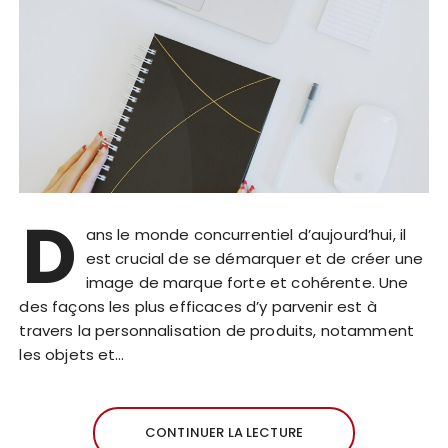
D
ans le monde concurrentiel d’aujourd’hui, il
est crucial de se démarquer et de créer une
image de marque forte et cohérente. Une
des façons les plus efficaces d’y parvenir est à
travers la personnalisation de produits, notamment
les objets et…
CONTINUER LA LECTURE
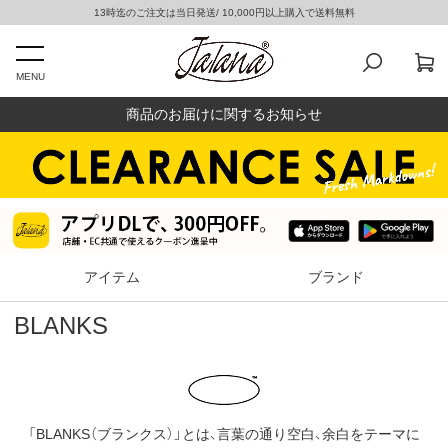
13時迄のご注文は当日発送/ 10,000円以上購入で送料無料
MENU
商品のお届けに関するお知らせ
アイテム
ブランド
BLANKS
「BLANKS（ブランクス）」とは、言葉の通り空白、余白をテーマに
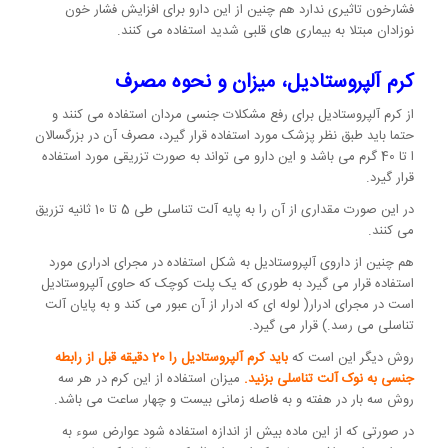
فشارخون تاثیری ندارد هم چنین از این دارو برای افزایش فشار خون
نوزادان مبتلا به بیماری های قلبی شدید استفاده می کنند.
کرم آلپروستادیل، میزان و نحوه مصرف
از کرم آلپروستادیل برای رفع مشکلات جنسی مردان استفاده می کنند و
حتما باید طبق نظر پزشک مورد استفاده قرار گیرد، مصرف آن در بزرگسالان
ا تا 40 گرم می باشد و این دارو می تواند به صورت تزریقی مورد استفاده
قرار گیرد.
در این صورت مقداری از آن را به پایه آلت تناسلی طی 5 تا 10 ثانیه تزریق
می کنند.
هم چنین از داروی آلپروستادیل به شکل استفاده در مجرای ادراری مورد
استفاده قرار می گیرد به طوری که یک پلت کوچک که حاوی آلپروستادیل
است در مجرای ادرار( لوله ای که ادرار از آن عبور می کند و به پایان آلت
تناسلی می رسد.) قرار می گیرد.
روش دیگر این است که
باید کرم آلپروستادیل را 20 دقیقه قبل از رابطه
جنسی به نوک آلت تناسلی بزنید.
میزان استفاده از این کرم در هر سه
روش سه بار در هفته و به فاصله زمانی بیست و چهار ساعت می باشد.
در صورتی که از این ماده بیش از اندازه استفاده شود عوارض سوء به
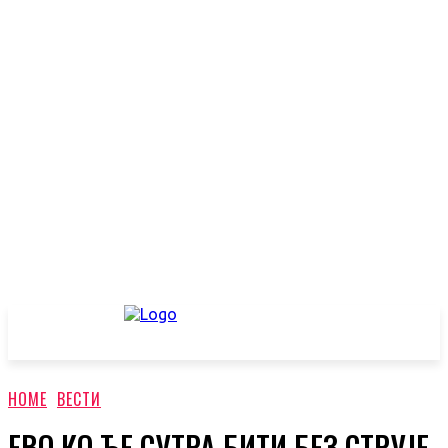
HOME
ВЕСТИ
ЕВО КО ЋЕ СУТРА БИТИ БЕЗ СТРУЈЕ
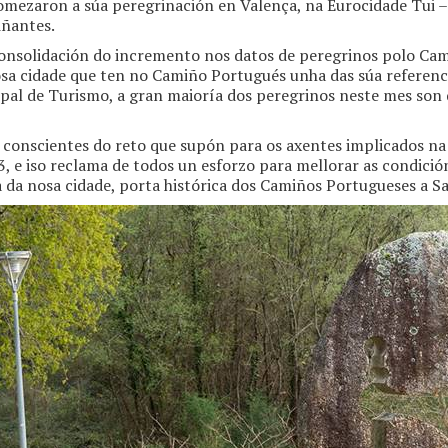
omezaron a súa peregrinación en Valença, na Eurocidade Tui
iñantes.
a consolidación do incremento nos datos de peregrinos polo C
nosa cidade que ten no Camiño Portugués unha das súa referenc
ipal de Turismo, a gran maioría dos peregrinos neste mes son
r conscientes do reto que supón para os axentes implicados n
3, e iso reclama de todos un esforzo para mellorar as condició
a da nosa cidade, porta histórica dos Camiños Portugueses a S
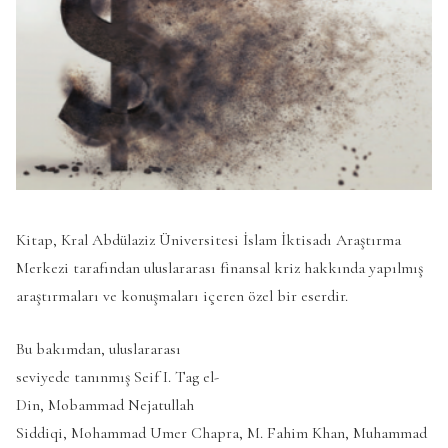
Kitap, Kral Abdülaziz Üniversitesi İslam İktisadı Araştırma
Merkezi tarafından uluslararası finansal kriz hakkında yapılmış
araştırmaları ve konuşmaları içeren özel bir eserdir.
Bu bakımdan, uluslararası
seviyede tanınmış Seif I. Tag el-
Din, Mobammad Nejatullah
Siddiqi, Mohammad Umer Chapra, M. Fahim Khan, Muhammad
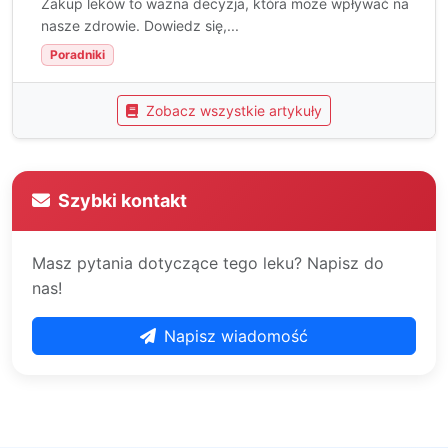
Zakup leków to ważna decyzja, która może wpływać na
nasze zdrowie. Dowiedz się,...
Poradniki
Zobacz wszystkie artykuły
Szybki kontakt
Masz pytania dotyczące tego leku? Napisz do
nas!
Napisz wiadomość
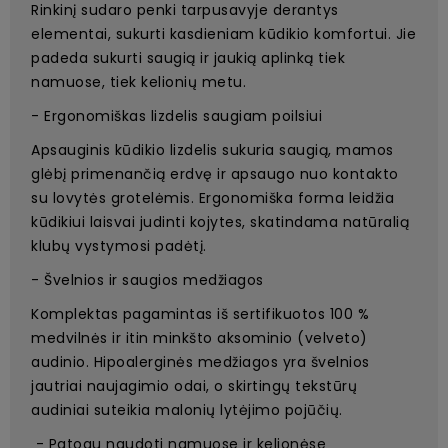
Rinkinį sudaro penki tarpusavyje derantys
elementai, sukurti kasdieniam kūdikio komfortui. Jie
padeda sukurti saugią ir jaukią aplinką tiek
namuose, tiek kelionių metu.
- Ergonomiškas lizdelis saugiam poilsiui
Apsauginis kūdikio lizdelis sukuria saugią, mamos
glėbį primenančią erdvę ir apsaugo nuo kontakto
su lovytės grotelėmis. Ergonomiška forma leidžia
kūdikiui laisvai judinti kojytes, skatindama natūralią
klubų vystymosi padėtį.
- Švelnios ir saugios medžiagos
Komplektas pagamintas iš sertifikuotos 100 %
medvilnės ir itin minkšto aksominio (velveto)
audinio. Hipoalerginės medžiagos yra švelnios
jautriai naujagimio odai, o skirtingų tekstūrų
audiniai suteikia malonių lytėjimo pojūčių.
- Patogu naudoti namuose ir kelionėse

- - -

◆ Requirement:
Using the records above, return verbatim only the part that opens with the line containing "هم چنین از داروی" and closes with the line containing "r conscientes do"; pictures stay out.

◆ Task answer:
هم چنین از داروی آلپروستادیل به شکل استفاده در مجرای ادراری مورد
استفاده قرار می گیرد به طوری که یک پلت کوچک که حاوی آلپروستادیل
است در مجرای ادرار( لوله ای که ادرار از آن عبور می کند و به پایان آلت
تناسلی می رسد.) قرار می گیرد.
روش دیگر این است که
باید کرم آلپروستادیل را 20 دقیقه قبل از رابطه
جنسی به نوک آلت تناسلی بزنید.
میزان استفاده از این کرم در هر سه
روش سه بار در هفته و به فاصله زمانی بیست و چهار ساعت می باشد.
در صورتی که از این ماده بیش از اندازه استفاده شود عوارض سوء به
HOME
ВЕСТИ
ЕВО КО ЋЕ СУТРА БИТИ БЕЗ СТРУЈЕ
omezaron a súa peregrinación en Valença, na Eurocidade Tui
iñantes.
a consolidación do incremento nos datos de peregrinos polo C
nosa cidade que ten no Camiño Portugués unha das súa referenc
ipal de Turismo, a gran maioría dos peregrinos neste mes son
r conscientes do reto que supón para os axentes implicados n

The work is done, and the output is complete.